Insights into the Interlayer Water-Induced Reversible Proton Insertion and Deinsertion in Ruddlesden–Popper Layered Fe Oxides

The widespread use of two-dimensional materials in aqueous rechargeable batteries makes it essential to elucidate their electrochemical behavior in water to ensure the safety and stability of the batteries for use in grid-level energy storage systems. However, the complexity of the hydration structure of ions and the presence of protons and hydroxide ions due to water ionization hinder the discovery of new active materials and the elucidation of the reaction mechanism. This study demonstrates the feasibility of Ruddlesden–Popper layered perovskite LaSr3Fe3O10−δ as a new active material, which is capable of electrochemical reduction and oxidation and the introduction of interlayer water. The operando X-ray diffraction and X-ray absorption results revealed that the Fe redox couple and the consequent introduction of protons and the interlayer water are responsible for the charge and discharge capacities.

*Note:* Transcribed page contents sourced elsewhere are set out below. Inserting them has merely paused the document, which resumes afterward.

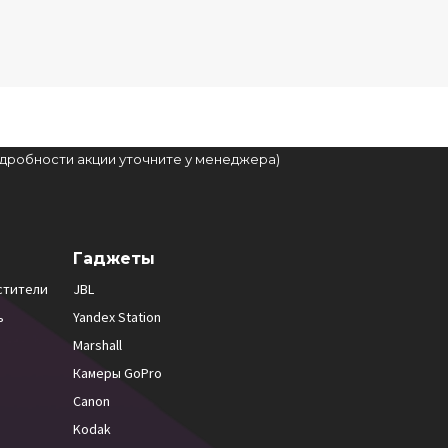
подробности акции уточните у менеджера)
Гаджеты
стители
JBL
ь
Yandex Station
Marshall
Камеры GoPro
Canon
Kodak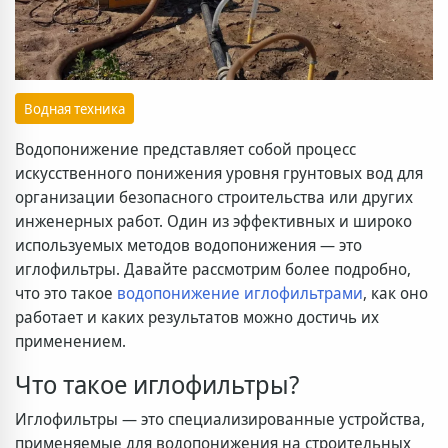
Водная техника
Водопонижение представляет собой процесс
искусственного понижения уровня грунтовых вод для
организации безопасного строительства или других
инженерных работ. Один из эффективных и широко
используемых методов водопонижения — это
иглофильтры. Давайте рассмотрим более подробно,
что это такое
водопонижение иглофильтрами
, как оно
работает и каких результатов можно достичь их
применением.
Что такое иглофильтры?
Иглофильтры — это специализированные устройства,
применяемые для водопонижения на строительных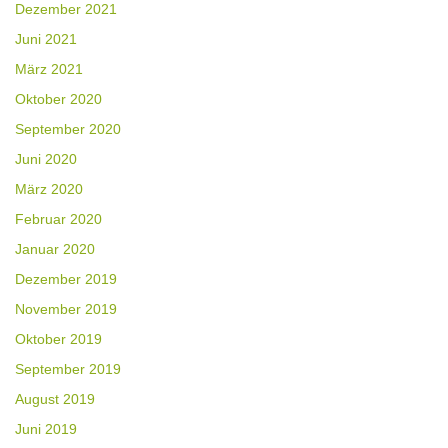
Dezember 2021
Juni 2021
März 2021
Oktober 2020
September 2020
Juni 2020
März 2020
Februar 2020
Januar 2020
Dezember 2019
November 2019
Oktober 2019
September 2019
August 2019
Juni 2019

In addition, the capacity decreased in highly concentrated aqueous solutions with a few free water molecules. Furthermore, LaSr3Fe3O8(OH)2·mH2O synthesized via a two-step process involving chemical reduction and the introduction of interlayer water showed a clear decrease in capacity although the Fe valence was as low as that obtained by the electrochemical method. This study presents novel active materials for aqueous batteries and provides insights into the role of interlayer water frequently present in layered materials.